If, on the other hand, you do not hold the oil lobby close to your heart, then you’ll understand the irony of this game in which you’ll suffer the pressure of the market pushing you to crush everyone and everything with your drilling machines.
Another highly sensitive issue is terrorism. September 12th takes place in a Middle-East city inhabited by civilians and armed people.
Your aim is obviously to eliminate the terrorist menace. But your “precision bombing” will inevitably cause collateral damages. Any civilian seeing another civilian killed by you will take up arms and become a terrorist. You’ll experience the spiral of violence and discover that in this vicious circle there is no way to win the game.
The science game
Video game players who make the cover of the prestigious science magazine Nature! Here is something that would have Sheldon Cooper go green with envy.
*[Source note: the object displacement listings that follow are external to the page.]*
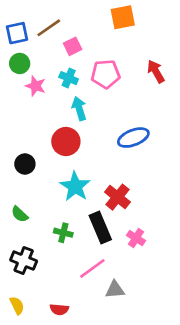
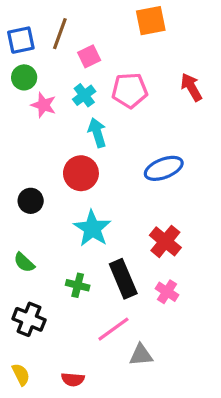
brown line: (49, 28) -> (60, 34), turned -35
cyan cross: (69, 78) -> (84, 95), turned 30
red cross: (117, 197) -> (165, 241), moved

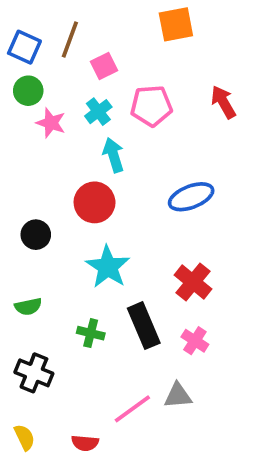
blue square: (21, 40) -> (24, 47), turned 36
green semicircle: (24, 263) -> (28, 307), turned -55
pink line: (113, 329) -> (132, 409), moved
gray triangle: (141, 355) -> (178, 396), moved

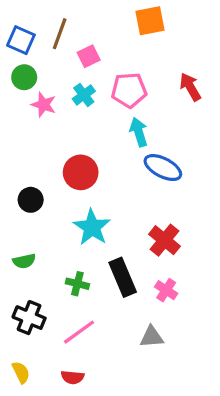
cyan arrow: (113, 155) -> (139, 132), moved
blue ellipse: (191, 197) -> (163, 168), turned 48
pink line: (132, 409) -> (79, 332), moved

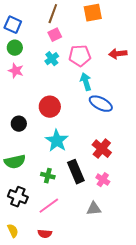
brown line: (60, 34) -> (53, 14), moved
red arrow: (190, 87) -> (118, 54), turned -66
pink star: (44, 105) -> (16, 71), moved
green semicircle: (24, 261) -> (15, 162), size x1.5

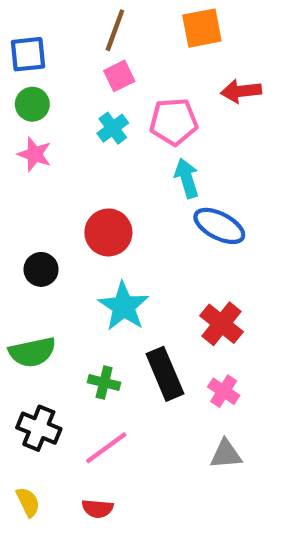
blue square: (13, 25) -> (28, 54), turned -30
red arrow: (118, 54) -> (241, 91), moved
gray triangle: (94, 209) -> (226, 454), moved

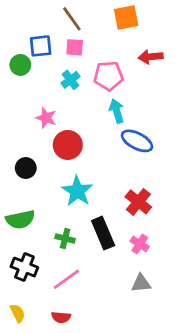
brown line: (115, 30) -> (72, 19), turned -55
blue square: (28, 54) -> (41, 46), moved
pink square: (119, 76) -> (75, 47), turned 30
pink star: (34, 154) -> (46, 118), moved

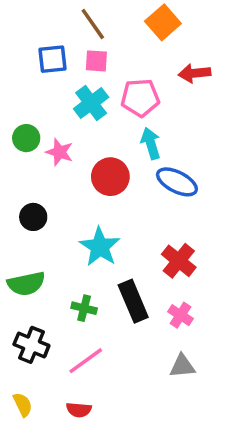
orange square: (126, 17) -> (163, 22), turned -30
green circle: (20, 65) -> (26, 138), moved
cyan cross: (71, 80) -> (91, 103), size x1.4
red circle: (68, 145) -> (110, 177), moved

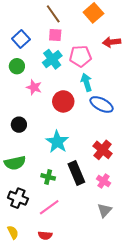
blue square: (53, 59) -> (21, 39), moved, turned -36
green circle: (26, 138) -> (17, 66), moved
gray triangle: (182, 366) -> (105, 210), turned -42

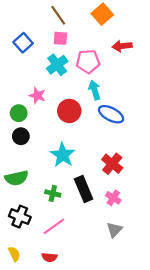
green circle: (17, 66) -> (19, 113), moved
Those players participated in Foldit, in which the goal is to fold a protein. Hardly the most useful or exciting subject for a game, you might think. Well, proteins are at the very base of life and the way they fold determines their function. So the stakes are actually huge.
Determining the tri-dimensional structure of proteins takes researchers a lot of time. So some of them decided to crowd-source this step. Or in other words, to assign a small part of the job to a big number of people.
“We believe that humans’ innate spatial reasoning ability makes it possible for non-experts to make useful contributions to this problem”, wrote Seth Cooper (not related to Sheldon, as far as we know), from Washington University and member of the team that created this project (1). Thus, users not trained in biology or chemistry got better results than some laboratories.
To make sure that the players persevere in a task that may seem unappealing and difficult, a number of gamification mechanisms have been brought into play:
- An interface where users earn points depending on the efficiency of their folding.
- A ranking based on the number of points.
- The possibility to play in teams and move up in this ranking.
And those methods have been successful! The team named “Contender” determined the structure of an enzyme linked to the AIDS desease. In only two weeks, they succeeded where science had been stuck for 15 years!
And yes, that’s huge! Because if we point an accusing finger at video games every time there is a shooting, we must in turn acknowledge their impact and contribution to such a major breakthrough!
(1)Seth Cooper, Proceedings of the 5th International Conference on the Foundations of Digital Games, p. 47, 2010.